A Michigan woman, known as the “rooftop ninja,” spent the last year living inside the signage of a popular grocery store.
Contractors hired to work on the roof at the Family Fare Supermarket in Midland, MI, were shocked to find an extension cord leading to the secret living space on April 23.
When they made their way into the space, the workers were met with a fully decked-out living area furnished with a mini desk, flooring, a pantry of food and a houseplant.
“They were like ‘OMG, someone is living in that sign,’” Midland Police Department Public Relations Officer Brennon Warren told Midland Daily News.
Police officers were eventually called in to remove the woman, 34, telling her she needed to find somewhere else to live.
It wasn’t clear how the woman got to the rooftop dwelling in the first place, nor how she eluded being caught for the supposed year she lived there.
The officers offered the unconventional squatter several resources including housing assistance, which she denied all help.
“I’ve never seen anything like this before in my career,” Warren added. “She made it home”
She did not work for the supermarket but did have a job, according to the newspaper.
Police also believe she had access to a car.
She was trespassed from the store, but management agreed to remove the furniture from the roof and return it to the woman.

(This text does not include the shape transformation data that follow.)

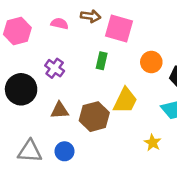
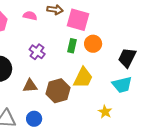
green rectangle: (102, 61) -> (72, 46), moved
orange circle: (151, 62) -> (93, 44), moved
purple cross: (55, 68) -> (37, 52), moved

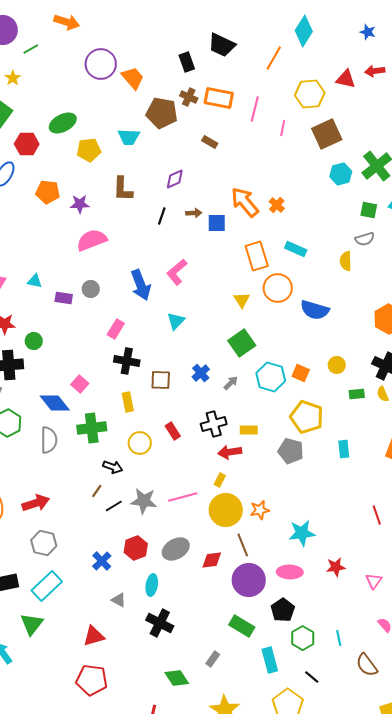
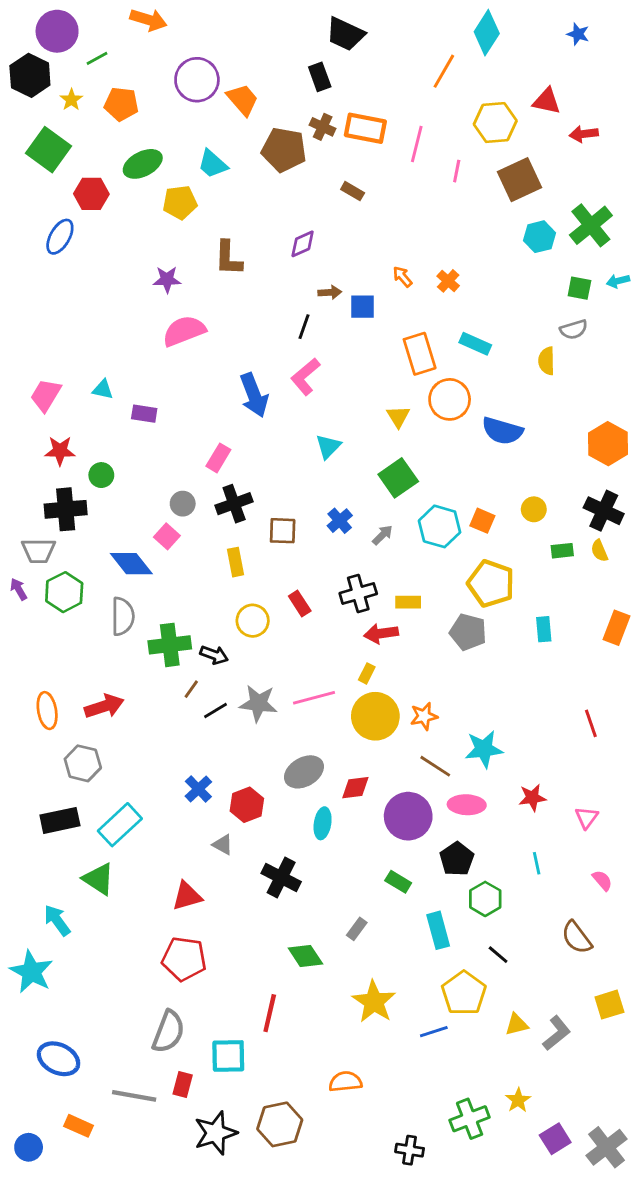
black trapezoid: (222, 45) -> (345, 34), moved
red arrow: (375, 71) -> (584, 134), moved
cyan trapezoid: (129, 137) -> (213, 164), moved, turned 40
orange pentagon: (48, 192) -> (121, 104), moved
orange arrow: (245, 202) -> (402, 277), size x0.5
black line: (162, 216) -> (304, 327), moved
gray circle: (91, 289) -> (183, 504), moved
cyan triangle: (176, 321) -> (328, 447), moved
black cross: (127, 361) -> (234, 504), turned -30
green cross: (92, 428) -> (170, 645), moved
gray hexagon: (44, 543) -> (83, 763), moved
brown line: (243, 545) -> (435, 766), moved, turned -35
red hexagon: (136, 548) -> (247, 805), moved
cyan ellipse: (152, 585) -> (323, 823), moved
green triangle: (32, 624) -> (98, 879), turned -35
green rectangle: (242, 626) -> (398, 882), size x0.7
cyan line: (339, 638) -> (537, 863), moved

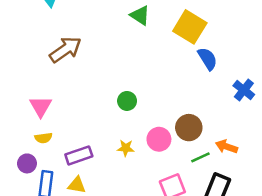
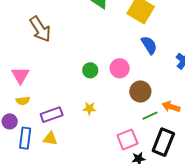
brown arrow: (65, 50) -> (40, 29), turned 92
blue semicircle: (207, 59) -> (149, 45), moved
pink circle: (159, 139) -> (120, 68), moved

Family Fare operates nearly 100 stores in seven states in the Midwest as the majority is located in Michigan, but also ranges from North and South Dakota, Iowa, Nebraska, Minnesota and Wisconsin.
No criminal charges have been filed.
Last month one of Gordon Ramsay’s London $16.1 million restaurants was taken over by “professional squatters” as the celebrity chef was finalizing a deal with new owners.
Members of the Camden Art Cafe, a self-described “autonomous cafe in the heart of Camden,” had occupied the York & Albany gastropub in a form of protest for the “victims of gentrification” and the country’s high-speed railway, H2S.
A court eventually ordered the group to leave while the remaining squatters stood their ground until locksmiths and bailiffs rushed the building on April 22, according to The Standard.